La ruta de bares, libros y recuerdos de Hemingway en Cuba

Una estatua de Hemingway en El Floridita ocupa su lugar favorito para saborear daiquiris.

La ruta de bares, libros y recuerdos de Hemingway en Cuba

Ernest Hemingway estaba enamorado de Cuba. Sus huellas se pueden seguir en los bares de La Habana, en su casa de Finca Vigía y en los pueblos de pescadores

La primera cita de Ernest Hemingway con Cuba duró dos días. Fue en 1928, pero el idilio duró casi toda su vida. El escritor regresó y adoptó a Cuba como su hogar. Allí caminó las calles de La Habana Vieja en un rutinario recorrido por bares que ahora tiene fama mundial, compró una casa en las afueras que ahora es un museo en su memoria, y un pueblo de pescadores le rinde homenaje con una estatua labrada con el metal de las anclas.

El hogar de Hemingway en La Habana Vieja

En la calle Obispo, una de las vías turísticas más famosas de la capital cubana, se encuentra el hotel Ambos Mundos. Este puede ser un buen punto de partida para desempolvar el recuerdo del autor de Paris era una fiesta, al subir a la habitación 511 que fue su hogar entre 1932 y 1939.

Ahora reconvertida en un pequeño museo, atesora la máquina donde escribió (muchas veces de pie, consecuencias de una herida de guerra en la rodilla) Muerte en la tarde (1932), Las verdes colinas de África (1935) y Tener y no tener (1937).

hab 511
La máquina que Hemingway usó en el hotel Ambos Mundos.

En el lugar hay algunos objetos personales, como sus zapatos número 46, cañas de pescar, libros, recortes de periódicos y un busto de tamaño natural.

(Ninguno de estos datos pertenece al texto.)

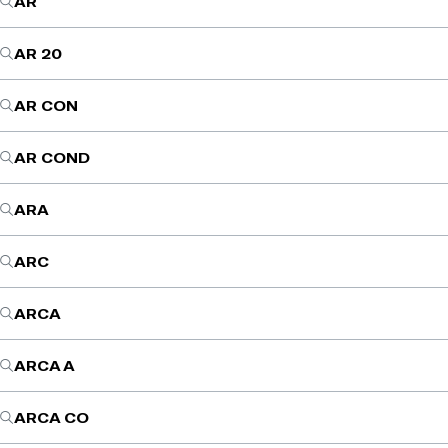
AR
AR 20
AR CON
AR COND
ARA
ARC
ARCA
ARCA A
ARCA CO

En la habitación 511 del hotel Dos Mundos se encuentra la máquina de escribir que Hemingway usó para escribir tres novelas

Los dos bares más famosos de la ciudad

Para inspirarse, descansar o las dos cosas a la vez, Hemingway tenía la ruta de beber “un mojito en la Bodeguita y un daiquiri en El Floridita”. La cita está impresa en la pared el primer bar, donde se sigue sirviendo el popular trago con jugo de lima, ron blanco y menta.

bodeguita del medio
Miles de turistas siguieron la costumbre de Hemingway de escribir en La Bodeguita del Medio.

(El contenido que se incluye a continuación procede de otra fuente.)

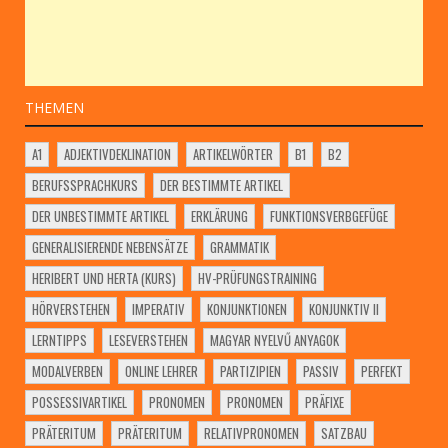
THEMEN
A1
ADJEKTIVDEKLINATION
ARTIKELWÖRTER
B1
B2
BERUFSSPRACHKURS
DER BESTIMMTE ARTIKEL
DER UNBESTIMMTE ARTIKEL
ERKLÄRUNG
FUNKTIONSVERBGEFÜGE
GENERALISIERENDE NEBENSÄTZE
GRAMMATIK
HERIBERT UND HERTA (KURS)
HV-PRÜFUNGSTRAINING
HÖRVERSTEHEN
IMPERATIV
KONJUNKTIONEN
KONJUNKTIV II
LERNTIPPS
LESEVERSTEHEN
MAGYAR NYELVŰ ANYAGOK
MODALVERBEN
ONLINE LEHRER
PARTIZIPIEN
PASSIV
PERFEKT
POSSESSIVARTIKEL
PRONOMEN
PRONOMEN
PRÄFIXE
PRÄTERITUM
PRÄTERITUM
RELATIVPRONOMEN
SATZBAU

Como en los años 30 y en las décadas posteriores, los ritmos tropicales salen de los altavoces, la gente conversa y ríe a los gritos y el humo de los puros flota en el ambiente.

Tras el graffiti dejado por Hemingway cientos de miles de turistas llenan las paredes con sus mensajes y saludos, en los huecos que se pueden encontrar entre las fotos de famosos que pasaron por el lugar.

Un Papa Doble en su honor

En El Floridita, retratado en Islas a la deriva, Hemingway apuraba daiquiris en complicidad con Errol Flynn y Spencer Tracy. Su asiento ahora es ocupado por una estatua que respeta sus voluminosas proporciones, y por supuesto, el trago obligado es el Papa Doble, una variante de la bebida favorita del escritor y periodista con ración extra de ron y sin azúcar.

Aunque el lugar fue remodelado, conserva el aire de los años de Hemingway. Pero como figura en todas las guías de la ciudad, hay que armarse de paciencia para quien pretenda realizarse una foto junto al bronce del premio Nobel.

La vida personal en la Finca Vigía

El escritor siguió como cliente fiel de El Floridita incluso cuando en 1939 compró su casa en la Finca Vigía, en San Francisco de Paula, en las afueras de La Habana.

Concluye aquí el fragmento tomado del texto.